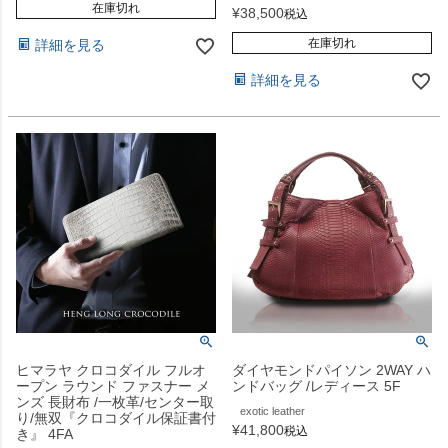
在庫切れ
¥
38,500
税込
在庫切れ
詳細を見る
詳細を見る
ヒマラヤ クロコダイル フルオ
ダイヤモンドパイソン 2WAY ハ
ープン ラウンド ファスナー メ
ンドバッグ /レディース 5F
ンズ 長財布 /一枚革/センター取
exotic leather
り/無双『クロコダイル保証書付
¥
41,800
税込
き』 4FA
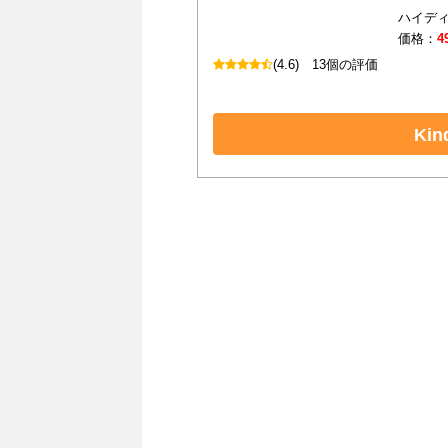
ハイディ
価格：
4
(4.6)
13個の評価
Ki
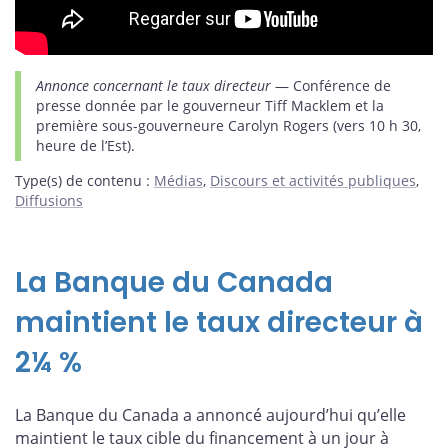
Annonce concernant le taux directeur
— Conférence de
presse donnée par le gouverneur Tiff Macklem et la
première sous-gouverneure Carolyn Rogers (vers 10 h 30,
heure de l’Est).
Type(s) de contenu
:
Médias
,
Discours et activités publiques
,
Diffusions
La Banque du Canada
maintient le taux directeur à
2¼ %
La Banque du Canada a annoncé aujourd’hui qu’elle
maintient le taux cible du financement à un jour à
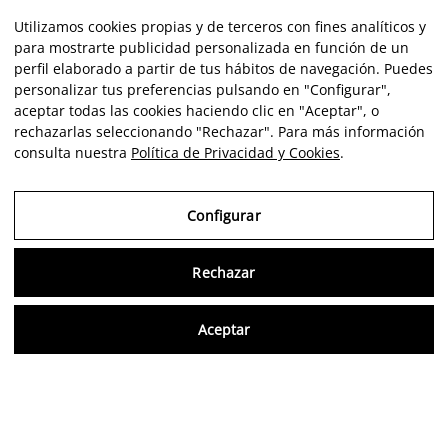
Utilizamos cookies propias y de terceros con fines analíticos y
para mostrarte publicidad personalizada en función de un
perfil elaborado a partir de tus hábitos de navegación. Puedes
personalizar tus preferencias pulsando en "Configurar",
aceptar todas las cookies haciendo clic en "Aceptar", o
rechazarlas seleccionando "Rechazar". Para más información
consulta nuestra
Política de Privacidad y Cookies
.
Configurar
Rechazar
Consu
Aceptar
FR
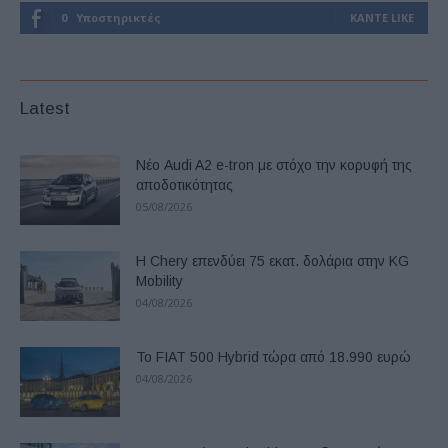
0
Υποστηρικτές
ΚΆΝΤΕ LIKE
Latest
Νέο Audi A2 e-tron με στόχο την κορυφή της
αποδοτικότητας
05/08/2026
Η Chery επενδύει 75 εκατ. δολάρια στην KG
Mobility
04/08/2026
Το FIAT 500 Hybrid τώρα από 18.990 ευρώ
04/08/2026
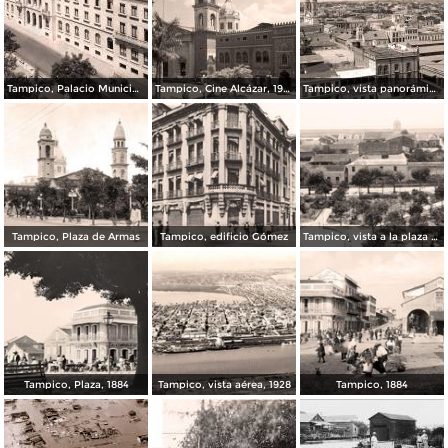
Tampico, Palacio Municipal, 1944
Tampico, Cine Alcázar, 1947
Tampico, vista panorámica, 1926
Tampico, Plaza de Armas
Tampico, edificio Gómez
Tampico, vista a la plaza desde la Parroquia, 1884
Tampico, Plaza, 1884
Tampico, vista aérea, 1928
Tampico, 1884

=======

Set down the material above as is, without any pictures.

_Solution_
在庫切れ
¥
38,500
税込
在庫切れ
詳細を見る
詳細を見る
ヒマラヤ クロコダイル フルオ
ダイヤモンドパイソン 2WAY ハ
ープン ラウンド ファスナー メ
ンドバッグ /レディース 5F
ンズ 長財布 /一枚革/センター取
exotic leather
り/無双『クロコダイル保証書付
¥
41,800
税込
き』 4FA
ハイディ
価格：
4
(4.6)
13個の評価
Ki
Annonce concernant le taux directeur
— Conférence de
presse donnée par le gouverneur Tiff Macklem et la
première sous-gouverneure Carolyn Rogers (vers 10 h 30,
heure de l’Est).
Type(s) de contenu
:
Médias
,
Discours et activités publiques
,
Diffusions
La Banque du Canada
maintient le taux directeur à
2¼ %
La Banque du Canada a annoncé aujourd’hui qu’elle
maintient le taux cible du financement à un jour à
Utilizamos cookies propias y de terceros con fines analíticos y
para mostrarte publicidad personalizada en función de un
perfil elaborado a partir de tus hábitos de navegación. Puedes
personalizar tus preferencias pulsando en "Configurar",
aceptar todas las cookies haciendo clic en "Aceptar", o
rechazarlas seleccionando "Rechazar". Para más información
consulta nuestra
Política de Privacidad y Cookies
.
Configurar
Rechazar
Consu
Aceptar
FR
0
Υποστηρικτές
ΚΆΝΤΕ LIKE
Latest
Νέο Audi A2 e-tron με στόχο την κορυφή της
αποδοτικότητας
05/08/2026
Η Chery επενδύει 75 εκατ. δολάρια στην KG
Mobility
04/08/2026
Το FIAT 500 Hybrid τώρα από 18.990 ευρώ
04/08/2026
Tampico, Palacio Municipal, 1944
Tampico, Cine Alcázar, 1947
Tampico, vista panorámica, 1926
Tampico, Plaza de Armas
Tampico, edificio Gómez
Tampico, vista a la plaza desde la Parroquia, 1884
Tampico, Plaza, 1884
Tampico, vista aérea, 1928
Tampico, 1884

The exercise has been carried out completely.